Print every line of the listing below, starting with the line that holds "préinstallés tels que" and going on through the line that holds "140 Sekolah SMA/SMK di", both included, and print nothing else.
Start of MATERIAL FOR THIS TASK
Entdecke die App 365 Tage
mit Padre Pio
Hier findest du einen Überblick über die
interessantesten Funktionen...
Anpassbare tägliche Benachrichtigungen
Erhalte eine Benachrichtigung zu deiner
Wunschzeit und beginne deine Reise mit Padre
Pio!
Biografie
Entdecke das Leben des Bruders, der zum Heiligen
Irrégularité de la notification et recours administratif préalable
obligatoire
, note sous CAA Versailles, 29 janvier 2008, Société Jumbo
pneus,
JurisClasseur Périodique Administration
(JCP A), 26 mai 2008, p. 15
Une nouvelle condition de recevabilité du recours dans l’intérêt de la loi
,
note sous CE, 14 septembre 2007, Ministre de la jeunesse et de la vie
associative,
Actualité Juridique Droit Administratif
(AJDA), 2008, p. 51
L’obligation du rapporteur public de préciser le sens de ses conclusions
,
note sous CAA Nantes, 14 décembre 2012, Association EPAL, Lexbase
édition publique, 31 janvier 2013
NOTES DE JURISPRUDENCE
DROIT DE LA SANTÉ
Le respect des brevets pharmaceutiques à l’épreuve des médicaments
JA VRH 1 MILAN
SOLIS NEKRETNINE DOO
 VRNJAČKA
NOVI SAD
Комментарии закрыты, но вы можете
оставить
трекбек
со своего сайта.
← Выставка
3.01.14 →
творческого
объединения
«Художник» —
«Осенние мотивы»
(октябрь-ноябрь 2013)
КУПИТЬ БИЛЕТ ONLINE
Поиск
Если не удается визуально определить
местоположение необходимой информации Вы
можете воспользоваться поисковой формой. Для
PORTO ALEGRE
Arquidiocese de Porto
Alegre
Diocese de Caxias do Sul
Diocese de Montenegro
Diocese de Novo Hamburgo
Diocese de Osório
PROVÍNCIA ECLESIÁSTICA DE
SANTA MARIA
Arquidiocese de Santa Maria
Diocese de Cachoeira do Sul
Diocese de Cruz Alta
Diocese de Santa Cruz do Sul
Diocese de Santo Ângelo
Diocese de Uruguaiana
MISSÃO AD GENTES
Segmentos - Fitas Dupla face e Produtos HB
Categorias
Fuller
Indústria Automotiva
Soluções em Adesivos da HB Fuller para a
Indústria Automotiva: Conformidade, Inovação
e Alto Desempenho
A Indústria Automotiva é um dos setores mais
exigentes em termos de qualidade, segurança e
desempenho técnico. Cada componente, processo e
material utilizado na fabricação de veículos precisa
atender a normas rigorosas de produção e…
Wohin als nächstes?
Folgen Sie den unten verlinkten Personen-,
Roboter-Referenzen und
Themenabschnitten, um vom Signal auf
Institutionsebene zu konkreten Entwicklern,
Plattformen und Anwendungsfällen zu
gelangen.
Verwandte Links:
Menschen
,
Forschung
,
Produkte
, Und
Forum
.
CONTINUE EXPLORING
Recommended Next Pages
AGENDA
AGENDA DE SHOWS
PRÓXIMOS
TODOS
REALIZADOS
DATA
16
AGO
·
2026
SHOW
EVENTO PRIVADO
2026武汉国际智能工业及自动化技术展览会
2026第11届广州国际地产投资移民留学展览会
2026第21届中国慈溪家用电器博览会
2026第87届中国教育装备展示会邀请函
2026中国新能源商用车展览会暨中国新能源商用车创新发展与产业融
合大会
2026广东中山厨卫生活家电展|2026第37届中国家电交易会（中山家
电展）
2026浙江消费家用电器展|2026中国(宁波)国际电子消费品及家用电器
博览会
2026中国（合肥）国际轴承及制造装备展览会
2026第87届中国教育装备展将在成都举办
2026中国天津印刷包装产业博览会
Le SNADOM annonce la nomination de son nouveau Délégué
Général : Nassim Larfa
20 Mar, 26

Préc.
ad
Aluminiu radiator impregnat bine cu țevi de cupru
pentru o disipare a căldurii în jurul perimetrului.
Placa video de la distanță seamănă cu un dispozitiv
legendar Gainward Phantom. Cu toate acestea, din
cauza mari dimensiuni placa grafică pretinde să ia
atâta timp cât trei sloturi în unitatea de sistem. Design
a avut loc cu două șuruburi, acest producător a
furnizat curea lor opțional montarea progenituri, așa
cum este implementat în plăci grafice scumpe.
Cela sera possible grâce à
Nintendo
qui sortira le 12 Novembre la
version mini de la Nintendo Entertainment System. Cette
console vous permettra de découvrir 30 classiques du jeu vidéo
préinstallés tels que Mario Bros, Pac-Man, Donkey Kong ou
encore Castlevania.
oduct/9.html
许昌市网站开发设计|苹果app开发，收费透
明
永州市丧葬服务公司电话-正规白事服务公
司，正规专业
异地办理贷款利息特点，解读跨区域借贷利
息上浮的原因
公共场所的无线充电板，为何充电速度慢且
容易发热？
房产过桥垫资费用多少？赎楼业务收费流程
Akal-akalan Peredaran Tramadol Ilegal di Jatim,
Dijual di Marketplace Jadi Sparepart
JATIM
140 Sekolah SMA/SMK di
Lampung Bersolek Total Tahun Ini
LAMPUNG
End of MATERIAL FOR THIS TASK
- _RESPONSE TO THIS EXERCISE_:
préinstallés tels que Mario Bros, Pac-Man, Donkey Kong ou
encore Castlevania.
oduct/9.html
许昌市网站开发设计|苹果app开发，收费透
明
永州市丧葬服务公司电话-正规白事服务公
司，正规专业
异地办理贷款利息特点，解读跨区域借贷利
息上浮的原因
公共场所的无线充电板，为何充电速度慢且
容易发热？
房产过桥垫资费用多少？赎楼业务收费流程
Akal-akalan Peredaran Tramadol Ilegal di Jatim,
Dijual di Marketplace Jadi Sparepart
JATIM
140 Sekolah SMA/SMK di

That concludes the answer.